A few things really stood out to me from that conversation. No. 1. The grants are being sought for a wide range of uses by a wide range of institutions. “It’s not just about mergers,” said John MacIntosh, managing partner at SeaChange Capital Partners, the nonprofit that oversees the fund. “And it’s not just about smaller privates.”
For example, the fund has made grants to a pair of community colleges considering a merger with a four-year institution, two private colleges exploring ways they might combine their back-office operations, and to five smaller colleges seeking advice on how to better, and perhaps collaboratively, manage institutional research. It’s also awarded grants to two groups of historically Black colleges working on strategies to promote wellness and mental-health services.
No. 2. Consultants, lawyers, finance experts, and some of the other usual suspects in the world of higher ed advising aren’t the only ones getting the money. In at least one instance, a grantee is using the funds to provide per diem payments to faculty members putting in extra time to explore an academic collaboration. (That’s an especially nice surprise for me, considering my worries that this fund could become a gravy train for consultants.)
No. 3. SeaChange is employing a venture-capital approach to the grant making, placing lots of small bets in many places in hopes of producing at least a few winning strategies. And even with grants of no more than $100,000 (Urban College got two), MacIntosh said they’re having an impact. “Sometimes board members don’t think the exploration is worth the money,” he noted, but they become more willing to consider ideas when other people’s money is paying the tab. The fund has rejected grants when it looks like the money would just be “sucked into a huge hole of expenses,” he told me. MacIntosh and others associated with the fund have also advised a number of institutions that will never get a grant.

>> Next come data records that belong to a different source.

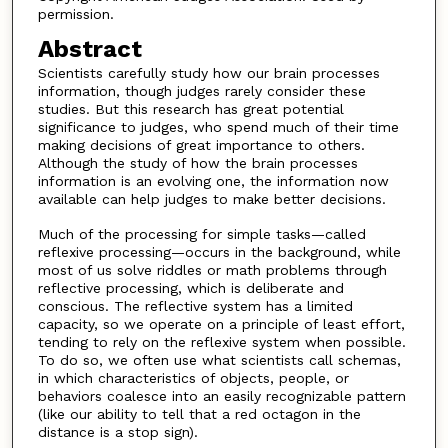
permission.
Abstract
Scientists carefully study how our brain processes
information, though judges rarely consider these
studies. But this research has great potential
significance to judges, who spend much of their time
making decisions of great importance to others.
Although the study of how the brain processes
information is an evolving one, the information now
available can help judges to make better decisions.
Much of the processing for simple tasks—called
reflexive processing—occurs in the background, while
most of us solve riddles or math problems through
reflective processing, which is deliberate and
conscious. The reflective system has a limited
capacity, so we operate on a principle of least effort,
tending to rely on the reflexive system when possible.
To do so, we often use what scientists call schemas,
in which characteristics of objects, people, or
behaviors coalesce into an easily recognizable pattern
(like our ability to tell that a red octagon in the
distance is a stop sign).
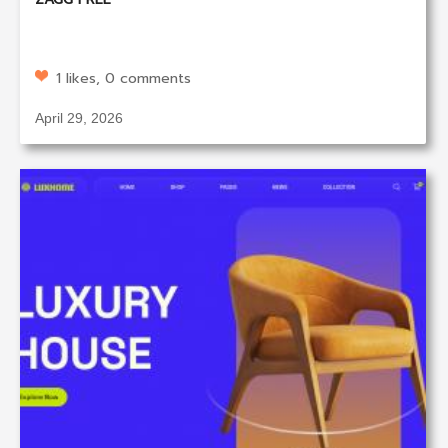
1 likes, 0 comments
April 29, 2026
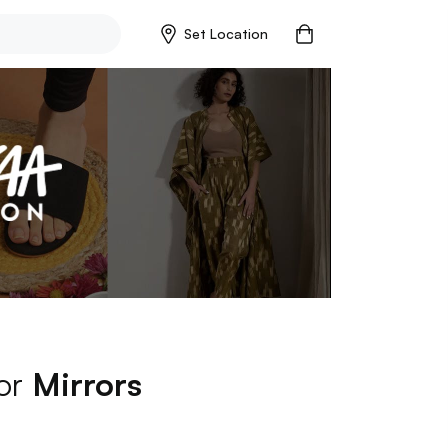
Set Location
for
Mirrors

The fund was initially financed with $1.5 million from the ECMC Foundation and $500,000 each from the Ascendium Education Group and Kresge Foundation and then in September 2021, the Michael and Susan Dell Foundation kicked in an additional $500,000. The fund was slated to operate through 2023, but MacIntosh said he expects SeaChange and the existing funders will continue it into 2024 and beyond.
That’s good. As the impacts of the pandemic and the demographic cliff continue to play out, I, uh, suspect there are still plenty of institutions that could benefit.